A boy’s full name consisted first of a personal name (Publius, Marcus, Gaius), then the clan name (Cornelius, Tullius, Julius), and finally the family name (Scipio, Cicero, Caesar). Women needed only the clan name — Cornelia, Tullia, Claudia, Julia. Since only about fifty personal names were in use, and many were repeated across generations in the same family, the first letter was often enough, and a fourth or even fifth name was added for distinction. Thus P. Cornelius Scipio Africanus Maior, the conqueror of Hannibal, was distinguished from P. Cornelius Scipio Aemilianus Minor, the destroyer of Carthage.
The child found himself in the depth of a patriarchal family, the most basic and distinctive institution of Roman society. The father’s authority was almost absolute, as if the family were a small army perpetually at war. Of all members of the family only the father enjoyed certain rights before the law in the early Republic; only he could buy, sell, and hold property or enter into contracts. In that age he was even owner of his wife’s dowry. If she was accused of a crime he had the right to try and punish her and could condemn her to death for adultery or for stealing the keys to his wine cellar. Over his children he held the power of life and death, of sale or enslavement. Whatever a son acquired legally belonged to the father. Marriage of a child was impossible without paternal consent. A married daughter remained under her father’s authority unless he granted her manus marriage, handing her into the power of her husband. Over his slaves his power was unlimited. They, like his wife and children, were in his manus, and remained so, regardless of age or status, until he chose to free or release them. These rights of the paterfamilias were limited to some extent by custom, public opinion, the clan council, and praetorian law; otherwise they lasted until the father’s death and could not be ended even by his madness or his own wish. Their effect was to strengthen family unity as the moral and political foundation of Rome and to establish an order that gave the Roman character its Stoic firmness. In theory harsh, in practice these rights were rarely exercised to the extreme, and the rest were seldom abused. They did not prevent the growth of a deep and affectionate “reverential love” between parents and children. The inscriptions on Roman tombstones are as tender as those of the Greeks or of our own time.
The Status of Women
Woman’s position in Rome must not be judged solely by her legal disabilities, for man’s need of woman always equips her with charms far stronger than any law. She had no right to appear in court, even as a witness. If widowed she had no claim upon her husband’s estate; he could leave her nothing if he wished. At every age she remained under the guardianship of a man — father, brother, husband, son, or appointed guardian — without whose consent she could not marry or use her property. Yet she could inherit, though never more than 100,000 sesterces (about $15,000); there was no limit on the wealth she might acquire. In many cases during the transition from early to later Republic, men registered their property in their wives’ names to escape bankruptcy, indemnity claims, inheritance taxes, and other constant dangers, so that women accumulated great fortunes.

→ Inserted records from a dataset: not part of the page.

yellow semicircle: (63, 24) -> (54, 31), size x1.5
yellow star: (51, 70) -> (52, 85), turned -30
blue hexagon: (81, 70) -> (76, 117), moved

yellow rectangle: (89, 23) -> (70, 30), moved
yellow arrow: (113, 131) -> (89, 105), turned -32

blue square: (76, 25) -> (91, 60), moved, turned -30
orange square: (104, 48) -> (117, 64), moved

In religion she assisted the priest; every flamen had to have a wife; when the priest died his wife lost her office. In the home she was the “honored mistress.” Unlike the Greek woman she was not confined to women’s quarters. She ate with her husband, though she sat while he reclined. She was partly relieved of menial household tasks because almost every citizen had at least one slave. As a sign of housewifery she spun, but her special duty was the management of the household and supervision of the slaves, though she tried to rear her own children herself. Children rewarded their mother’s patience with boundless affection and respect, and the husband would not allow his legal lordship to injure his attachment to her.
Roman Religion
The Roman family was a bond not only between persons and things but between persons, things, and gods. The family was the hearth and source of religion as well as of morals, economics, and government; every part of its property and every aspect of its existence was linked by a sacred chain to the spiritual world. The symbol of this principle was the undying fire on the domestic hearth, the sign and very essence of the household goddess — that sacred flame which represented the life and continuity of the family. This the child learned in speechless but clear language. The fire must never be allowed to go out but must be tended with religious care and fed with a portion of every daily meal. Above the hearth the child saw small images crowned with flowers, representing the household gods or spirits: the Lares, who guarded the fields, buildings, property, and fortune of the family, and the Penates, the gods of the interior, who preserved the family’s stores in its barns, chests, and stables. At the threshold the invisible and awe-inspiring Janus spread his wings; he was the god with two faces, not to deceive but to see clearly all who entered or left the house. The child learned that the father was the guardian spirit or genius of the household, whose power did not perish with the body but must be fed forever at the family tomb. The mother too was a divine symbol and worthy of worship like the gods. Every mother had within her a Juno, a spirit representing the power of childbirth, just as the father had within him a genius, the spirit and power of begetting. The child also had both a male and a female genius (Juno and Genius), who were at once his guardian angel and his own soul, a divine nucleus in a mortal shell. He learned with awe that the “kindly shades,” the ancestors whose grim death-masks hung on the walls of the house, were everywhere around him, watching him, warning him against deviation from ancestral ways, and reminding him that the family consisted not only of those alive in his day but also of those who had once been or would one day be members of it; each was a part of the great host of family spirits and of its beginningless and endless unity.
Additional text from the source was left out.